Aku memandang ke bawah, Alta pun terlihat menginstruksikan agar aku segera masuk. Diiringi sedikit rasa takut, kusentuh tuas pintu, kemudian memutar dan menariknya. Tidak seperti gagang pintu di lantai satu yang semua terkunci, kali ini tidak. Aku dapat membukanya dan perlahan melangkahkan kaki untuk masuk.
Satu langkah melewati pintu, terlihat Amira yang hampir berteriak ketika melihatku.

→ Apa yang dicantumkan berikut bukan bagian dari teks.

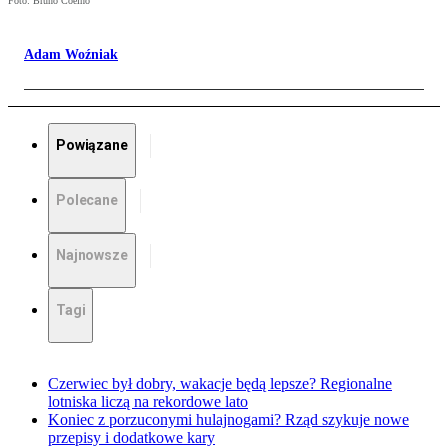
Foto: Bruno Coelho
Adam Woźniak
Powiązane
Polecane
Najnowsze
Tagi
Czerwiec był dobry, wakacje będą lepsze? Regionalne
lotniska liczą na rekordowe lato
Koniec z porzuconymi hulajnogami? Rząd szykuje nowe
przepisy i dodatkowe kary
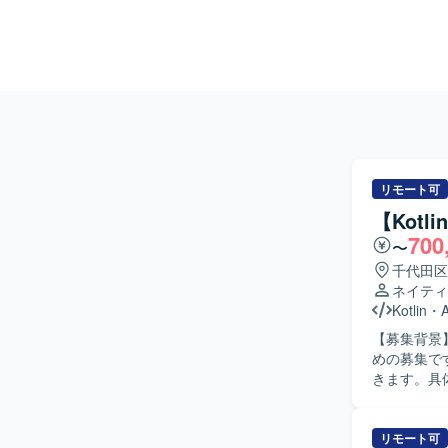
リモート可
【Kotl
700
〜
千代田区
ネイティ
Kotlin
・
【募集背景
めの募集です。 【作業内容】 既存婚活Androidアプリに対するエン
きます。具
修正などを
整やレビュー対応も行って
ニケーショ
リモート可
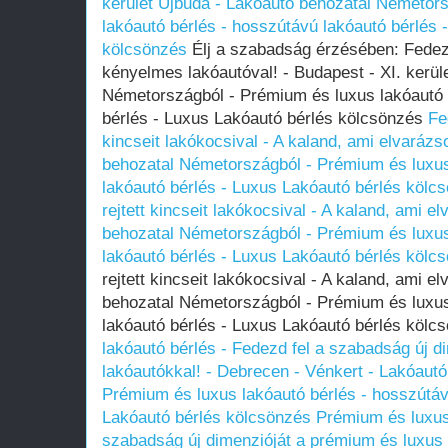
kerület Újbuda - Lakóautó behozatal Németor
lakóautó bérlés - hosszútávú lakóautó bérlés 
kölcsönzés
Élj a szabadság érzésében: Fedez
kényelmes lakóautóval! - Budapest - XI. kerül
Németországból - Prémium és luxus lakóautó 
bérlés - Luxus Lakóautó bérlés kölcsönzés
Fe
kincseit lakókocsival - A kaland, ami elvarázs
behozatal Németországból - Prémium és luxus
lakóautó bérlés - Luxus Lakóautó bérlés kölc
rejtett kincseit lakókocsival - A kaland, ami e
behozatal Németországból - Prémium és luxus
lakóautó bérlés - Luxus Lakóautó bérlés kölc
rejtett kincseit lakókocsival - A kaland, ami e
behozatal Németországból - Prémium és luxus
lakóautó bérlés - Luxus Lakóautó bérlés köl
lakóautó bérlés - Fedezd fel a szabadság új d
lakóautókkal! - Debrecen - Vénkert - Lakóaut
Prémium és luxus lakóautó bérlés - hosszútáv
Lakóautó bérlés kölcsönzés
Prémium és luxus 
szabadság új dimenzióját a prémium és luxus 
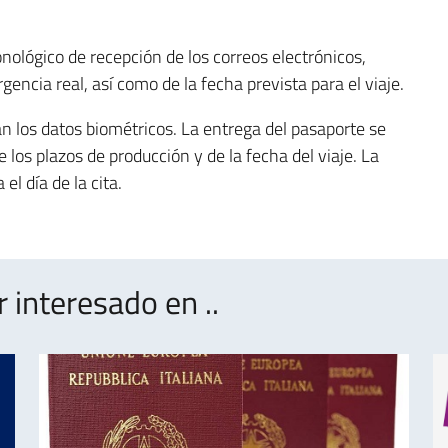
ológico de recepción de los correos electrónicos,
encia real, así como de la fecha prevista para el viaje.
án los datos biométricos. La entrega del pasaporte se
los plazos de producción y de la fecha del viaje. La
el día de la cita.
interesado en ..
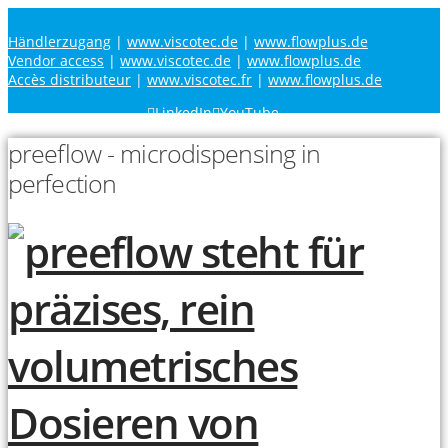
Händlerzugang
|
www.viscotec.de
|
www.flowplus.de
Vendor access
|
www.viscotec.de
|
www.flowplus.de
Accès distributeur
|
www.viscotec.fr
|
www.flowplus.de
LinkedIn
YouTube
preeflow - microdispensing in
perfection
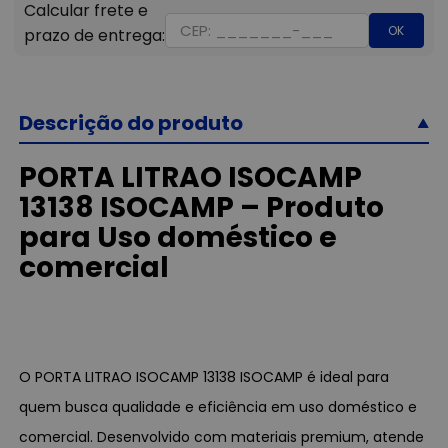
OK
Descrição do produto
PORTA LITRAO ISOCAMP
13138 ISOCAMP – Produto
para Uso doméstico e
comercial
O PORTA LITRAO ISOCAMP 13138 ISOCAMP é ideal para
quem busca qualidade e eficiência em uso doméstico e
comercial. Desenvolvido com materiais premium, atende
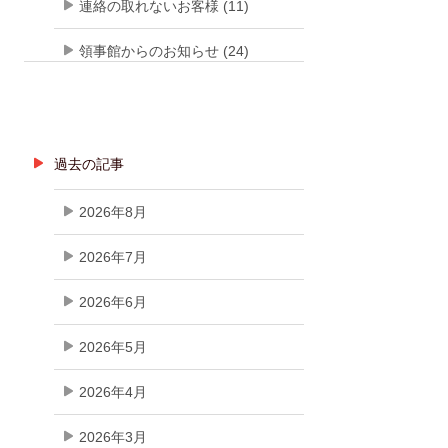
連絡の取れないお客様 (11)
領事館からのお知らせ (24)
過去の記事
2026年8月
2026年7月
2026年6月
2026年5月
2026年4月
2026年3月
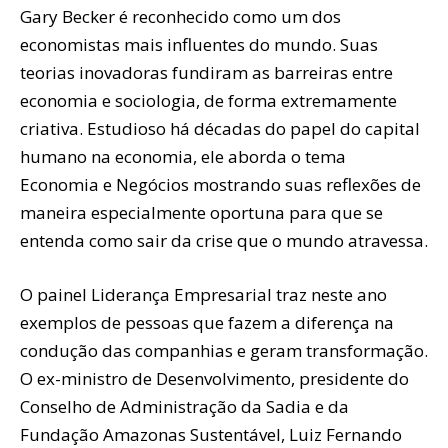
Gary Becker é reconhecido como um dos
economistas mais influentes do mundo. Suas
teorias inovadoras fundiram as barreiras entre
economia e sociologia, de forma extremamente
criativa. Estudioso há décadas do papel do capital
humano na economia, ele aborda o tema
Economia e Negócios mostrando suas reflexões de
maneira especialmente oportuna para que se
entenda como sair da crise que o mundo atravessa.
O painel Liderança Empresarial traz neste ano
exemplos de pessoas que fazem a diferença na
condução das companhias e geram transformação.
O ex-ministro de Desenvolvimento, presidente do
Conselho de Administração da Sadia e da
Fundação Amazonas Sustentável, Luiz Fernando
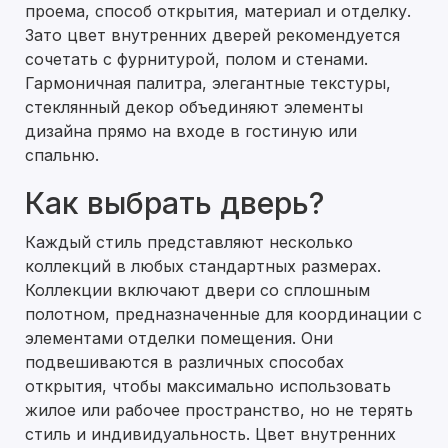
проема, способ открытия, материал и отделку.
Зато цвет внутренних дверей рекомендуется
сочетать с фурнитурой, полом и стенами.
Гармоничная палитра, элегантные текстуры,
стеклянный декор объединяют элементы
дизайна прямо на входе в гостиную или
спальню.
Как выбрать дверь?
Каждый стиль представляют несколько
коллекций в любых стандартных размерах.
Коллекции включают двери со сплошным
полотном, предназначенные для координации с
элементами отделки помещения. Они
подвешиваются в различных способах
открытия, чтобы максимально использовать
жилое или рабочее пространство, но не терять
стиль и индивидуальность. Цвет внутренних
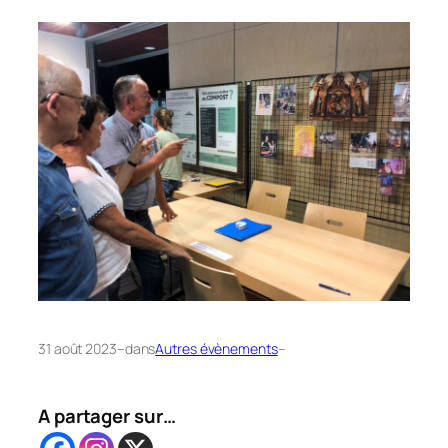
31 août 2023
–
dans
Autres évènements
–
A partager sur…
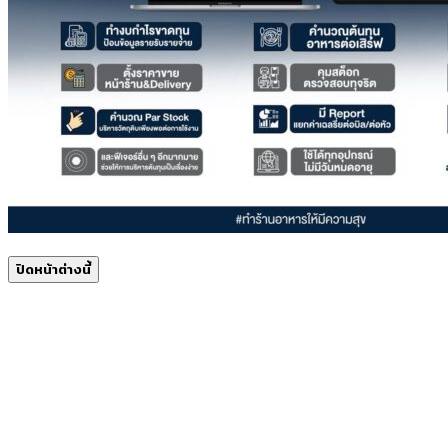
ปิดหน้าต่างนี้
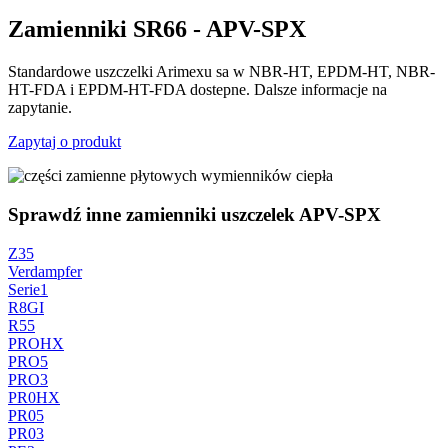
Zamienniki SR66 - APV-SPX
Standardowe uszczelki Arimexu sa w NBR-HT, EPDM-HT, NBR-
HT-FDA i EPDM-HT-FDA dostepne. Dalsze informacje na
zapytanie.
Zapytaj o produkt
Sprawdź inne zamienniki uszczelek APV-SPX
Z35
Verdampfer
Serie1
R8GI
R55
PROHX
PRO5
PRO3
PR0HX
PR05
PR03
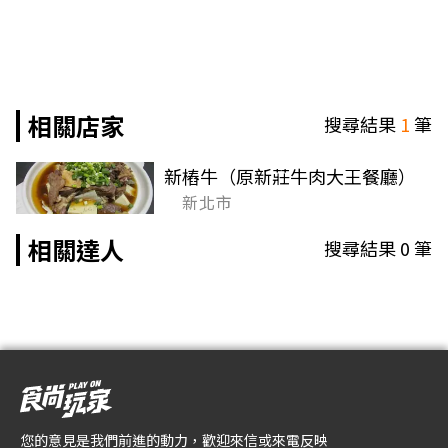
相關店家
搜尋結果
1
筆
新樁牛（原新莊牛肉大王餐廳）
新北市
相關達人
搜尋結果
0
筆
您的意見是我們前進的動力，歡迎來信或來電反映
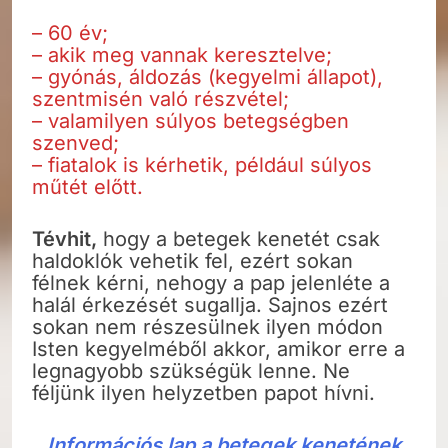
– 60 év;
– akik meg vannak keresztelve;
– gyónás, áldozás (kegyelmi állapot),
szentmisén való részvétel;
– valamilyen súlyos betegségben
szenved;
– fiatalok is kérhetik, például súlyos
műtét előtt.
Tévhit,
hogy a betegek kenetét csak
haldoklók vehetik fel, ezért sokan
félnek kérni, nehogy a pap jelenléte a
halál érkezését sugallja. Sajnos ezért
sokan nem részesülnek ilyen módon
Isten kegyelméből akkor, amikor erre a
legnagyobb szükségük lenne. Ne
féljünk ilyen helyzetben papot hívni.
Információs lap a betegek kenetének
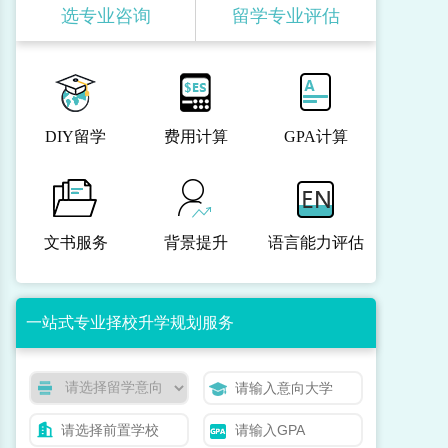
选专业咨询
留学专业评估
DIY留学
费用计算
GPA计算
文书服务
背景提升
语言能力评估
一站式专业择校升学规划服务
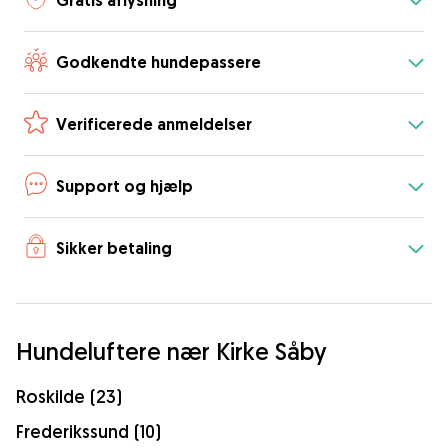
Gratis aflysning
Godkendte hundepassere
Verificerede anmeldelser
Support og hjælp
Sikker betaling
Hundeluftere nær Kirke Såby
Roskilde (23)
Frederikssund (10)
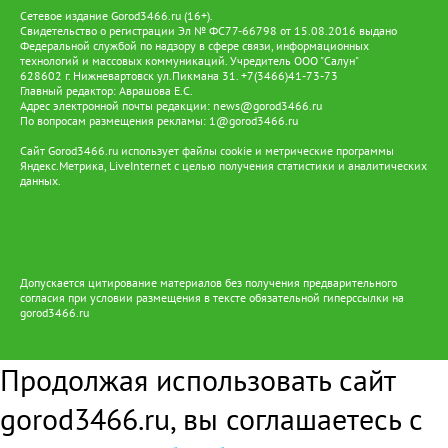
Сетевое издание Gorod3466.ru (16+).
Свидетельство о регистрации Эл № ФС77-66798 от 15.08.2016 выдано
Федеральной службой по надзору в сфере связи, информационных
технологий и массовых коммуникаций. Учредитель ООО "Салун"
628602 г. Нижневартовск ул.Пикмана 31. +7(3466)41-73-73
Главный редактор: Аврашова Е.С.
Адрес электронной почты редакции:
news@gorod3466.ru
По вопросам размещения рекламы:
1@gorod3466.ru
Сайт Gorod3466.ru использует файлы cookie и метрические программы
Яндекс.Метрика, LiveInternet с целью получения статистики и аналитических
данных.
Допускается цитирование материалов без получения предварительного
согласия при условии размещения в тексте обязательной гиперссылки на
gorod3466.ru
Продолжая использовать сайт
gorod3466.ru, вы соглашаетесь с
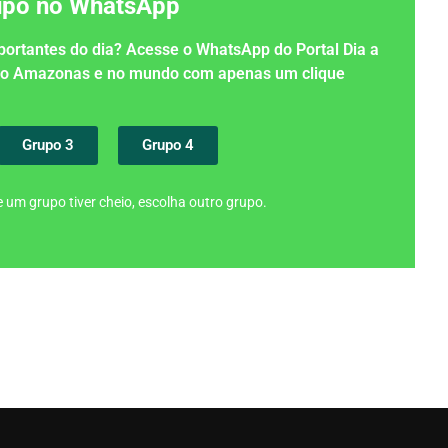
rupo no WhatsApp
importantes do dia? Acesse o WhatsApp do Portal Dia a
 no Amazonas e no mundo com apenas um clique
Grupo 3
Grupo 4
 um grupo tiver cheio, escolha outro grupo.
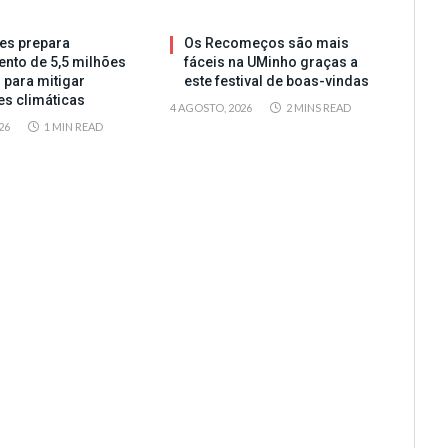
es prepara
Os Recomeços são mais
ento de 5,5 milhões
fáceis na UMinho graças a
 para mitigar
este festival de boas-vindas
es climáticas
4 AGOSTO, 2026
2 MINS READ
26
1 MIN READ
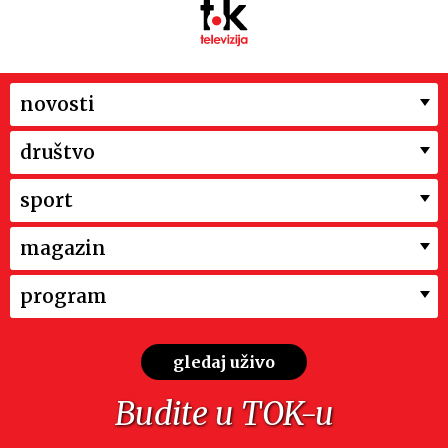
novosti
društvo
sport
magazin
program
gledaj uživo
Budite u TOK-u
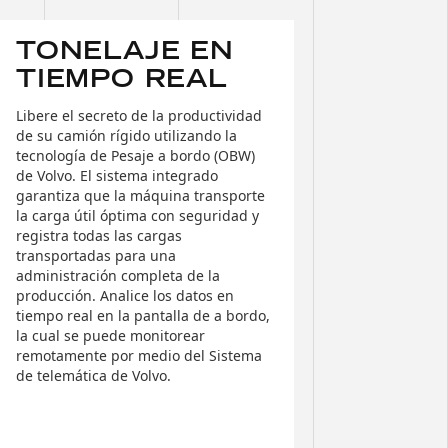
TONELAJE EN
TIEMPO REAL
Libere el secreto de la productividad
de su camión rígido utilizando la
tecnología de Pesaje a bordo (OBW)
de Volvo. El sistema integrado
garantiza que la máquina transporte
la carga útil óptima con seguridad y
registra todas las cargas
transportadas para una
administración completa de la
producción. Analice los datos en
tiempo real en la pantalla de a bordo,
la cual se puede monitorear
remotamente por medio del Sistema
de telemática de Volvo.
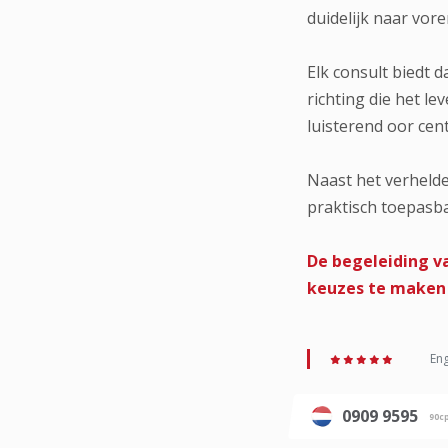
duidelijk naar vor
Elk consult biedt 
richting die het l
luisterend oor cent
Naast het verhelde
praktisch toepasba
De begeleiding v
keuzes te maken 
Eng
0909 9595
90c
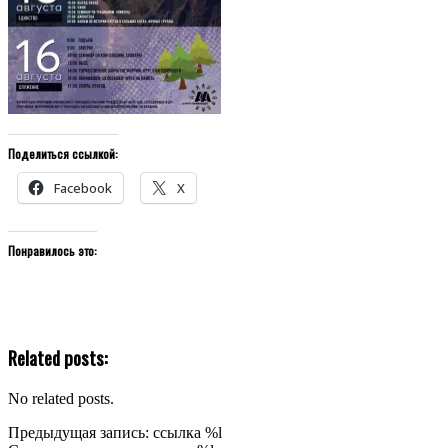
Поделиться ссылкой:
Facebook
X
Понравилось это:
Related posts:
No related posts.
2020-
Предыдущая запись: ссылка %l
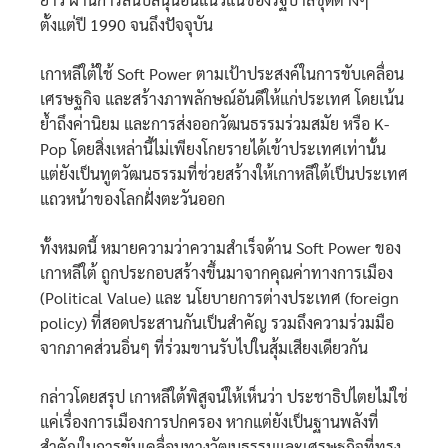
ตั้งแต่ปี 1990 จนถึงปัจจุบัน
เกาหลีใต้ใช้ Soft Power ตามเป้าประสงค์ในการขับเคลื่อน
เศรษฐกิจ และสร้างภาพลักษณ์อันดีให้แก่ประเทศ โดยเน้น
ย้ำถึงค่านิยม และการส่งออกวัฒนธรรมร่วมสมัย หรือ K-
Pop โดยสิ่งเหล่านี้ไม่เพียงโกยรายได้เข้าประเทศเท่านั้น
แต่ยังเป็นทูตวัฒนธรรมที่ช่วยสร้างให้เกาหลีใต้เป็นประเทศ
แถวหน้าของโลกฝั่งตะวันออก
ทั้งหมดนี้ หมายความว่าความสำเร็จด้าน Soft Power ของ
เกาหลีใต้ ถูกประกอบสร้างขึ้นมาจากคุณค่าทางการเมือง
(Political Value) และ นโยบายการต่างประเทศ (foreign
policy) ที่สอดประสานกันเป็นสำคัญ รวมถึงความร่วมมือ
จากภาคส่วนอิ่นๆ ที่ร่วมขานรับไปในสุ้มเสียงเดียวกัน
กล่าวโดยสรุป เกาหลีใต้พิสูจน์ให้เห็นว่า ประชาธิปไตยไม่ใช่
แค่เรื่องการเมืองการปกครอง หากแต่ยังเป็นฐานพลังที่
สำคัญในการขับเคลื่อนทางวัฒนธรรมและเศรษฐกิจที่ทรง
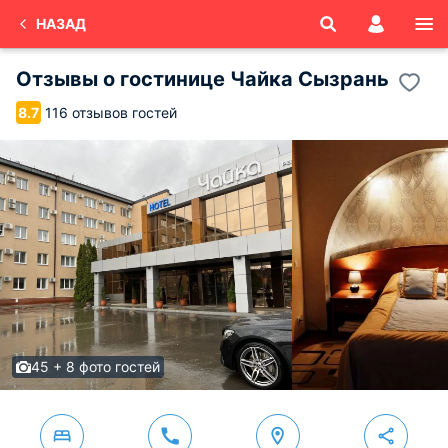
НАЗАД
Отзывы о
гостинице Чайка
Сызрань
116 отзывов гостей
8.7
45 + 8 фото гостей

"Psstt ...." Segera kuberi instruksi agar dia diam.
"Amira, ini aku, Amar."
"A-Amar?" Dia tampak terkejut.
"Iya, jangan bersuara." Masih aku mengingatkannya agar tidak memancing orang lain untuk mendatangi ruangan ini.
"Ke-kenapa kamu ada di sini?" tanya Amira masih tampak bingung.
Aku pun bingung harus menjelaskan mulai dari mana. "A-aku ...."
"Kakek tau kamu di sini?"
"Enggak. Makanya jangan sampe ketauan. Aku sembunyi-sembunyi sampe sini." Melangkah aku mendekatinya.
"Kenapa sembunyi-sembunyi?"
"Karena pasti ga boleh."
Kini kami berdiri berhadapan. Terlihat jelas wajah cantik Amira yang sama seperti pertama kali kulihat. Hanya saja, entah mengapa kali ini dia tampak lebih kuyu.
Kembali dia bartanya, "Kenapa kamu ke sini?"
"A-aku ... aku cuma pingin tau keadaanmu. Terakhir waktu kakekmu datang nemuin aku. Dia bilang kamu sakit. Aku khawatir." Aku berkata sambil mengalihkan pandangan ke beberapa sisi ruangan karena sedikit grogi berhadapan langsung dengannya.
Tersenyum, dia berkata, "Kamu mengkhawatirkan aku?"
Entah mengapa aku menjadi semakin salah tingkah melihat senyumnya. "Eh ... itu."